L’incalculable nombre d’adaptations de l’oeuvre de Dickens pourrait pousser à relativiser l’entreprise: après tout, celle-ci en est une après tant d’autres, et avant bien d’autres. Mais cela fait quelque temps que le média TV ne s’était pas emparé du conte, et le prestige de Steven Knight accroît le poids de la démarche.
UNE ALLÉGRESSE ABSENTE
Dès lors, même si ce n’est pas la seule clé de lecture possible, on ne peut éviter de faire le lien avec le conte de 1843. Le scénariste s’est surtout exprimé pour défendre les éléments qu’il a ajoutés à l’intrigue; on peut commencer par regretter ce à quoi il a renoncé – l’humour, justement. Grave, pesante parfois, l’allégorie de Dickens a ses moments de bonhomie, d’allégresse parfois, avant la libération finale du personnage.
Steven Knight opte pour les ténèbres. Son conte de Noël a tout de la descente aux enfers. Il est d’ailleurs dès le début question de «rédemption», ce qui n’est pas exactement le cadre moral ou religieux de l’écrivain du XIXe siècle: Scrooge doit certes se racheter, mais c’est une conséquence de sa prise de conscience, non son moteur.

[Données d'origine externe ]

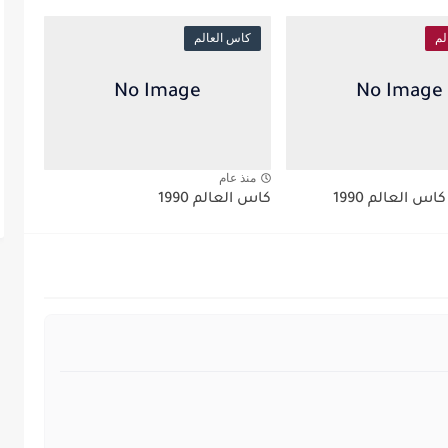
لم
كاس العالم
منذ عام
اس العالم 1990
كاس العالم 1990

Le créateur de la désastreuse See (chez Apple) s’est également senti obligé d’intégrer des thématiques jugées actuelles, en particulier la pédophilie, ainsi qu’une touche d’allusions féministes. Le premier point, en particulier, pèse lourd sur la fable façon 2019, la lestant d’un pessimisme qui la ravage. Ce
Chant de Noël émane sans aucun doute de la fin des années 2010. C’est son mérite, et sa limite.
«A Christmas Carol», mini-série en trois épisodes disponible sur MyCanal.